By Brian E. Clark
For WisBusiness.com
MADISON — Scott VanderSanden, president of AT&T in Wisconsin, says his company is “absolutely” opposed to legislation introduced in the Assembly last week that would alter the 2007 Cable Competition Bill.
“If it ain’t broke, don’t fix it,” VanderSanden said of the Cable Consumer Repair Bill authored by Rep. Gary Hebl, D-Sun Prairie.
Hebl and other critics charge that the 2007 cable bill – which moved authority over cable franchising to state from local officials – has not resulted in lower rates or more jobs.
But VanderSanden, who spoke at a Wisconsin Innovation Network luncheon in Madison, said the 2007 legislation needs time to work. And he said his company alone has spent $1 billion in cable infrastructure and hired “hundreds” of workers in the past three years.
He said administrative rules took a year to write, so the bill has really only been in effect for six months.
“I don’t know how you can declare that something is not working in such a short time,” he said. “This is not the right time to start debating this all over again.”
Hebl’s Cable Consumer Repair Bill would give municipalities the option to fix local problems, move the state’s regulatory authority from the Department of Financial Institutions to the Public Service Commission, and reduce the length of the state cable franchise from 10 to five years.

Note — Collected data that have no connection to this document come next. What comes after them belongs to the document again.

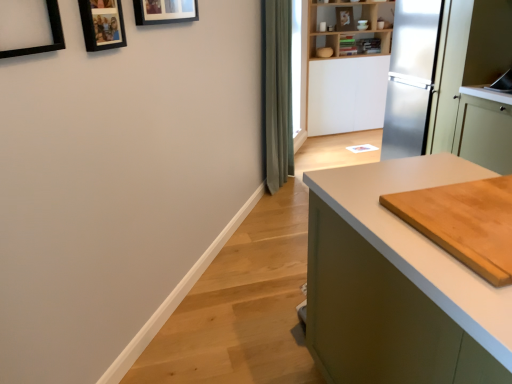 Question: Based on their sizes in the image, would you say wooden photo frame at upper left, positioned as the 2th picture frame in right-to-left order, is bigger or smaller than black matte picture frame at upper left, the 3th picture frame positioned from the right?

Choices:
 (A) small
 (B) big

Answer: (A)

Question: Would you say wooden photo frame at upper left, positioned as the 2th picture frame in front-to-back order, is inside or outside black matte picture frame at upper left, the 3th picture frame positioned from the right?

Choices:
 (A) outside
 (B) inside

Answer: (A)

Question: Estimate the real-world distances between objects in this image. Which object is closer to the wooden picture frame at upper center, which is the first picture frame from right to left?

Choices:
 (A) light brown wooden cutting board at right
 (B) wooden bookshelf at upper center
 (C) wooden cutting board at right
 (D) black matte picture frame at upper left, which is the first picture frame from front to back
 (E) green fabric curtain at center

Answer: (D)

Question: Which object is positioned closest to the wooden cutting board at right?

Choices:
 (A) wooden picture frame at upper center, which is the first picture frame from right to left
 (B) black matte picture frame at upper left, the 1th picture frame positioned from the left
 (C) green fabric curtain at center
 (D) light brown wooden cutting board at right
 (E) matte gray countertop at center

Answer: (C)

Though VanderSanden is opposed to Hebl’s bill, he said he would like to see changes to what he calls Wisconsin’s “outdated” rules that result in charges for calls from Madison to Prairie du Chien that are four times higher than the fee for a call from Madison to the Twin Cities.
The phone company executive devoted most of his talk to the mobile wireless technology that has accelerated data, video and voice speeds, changing the telecommunications landscape. He predicted continuing technology breakthroughs will result in doubling and tripling data transmission rates in the next few years.
VanderSanden said more than half of all the new American jobs created in 2008 were in broadband and IT. He also said $1 of every $5 ($455 billion) invested in the U.S. economy last year was in this industry.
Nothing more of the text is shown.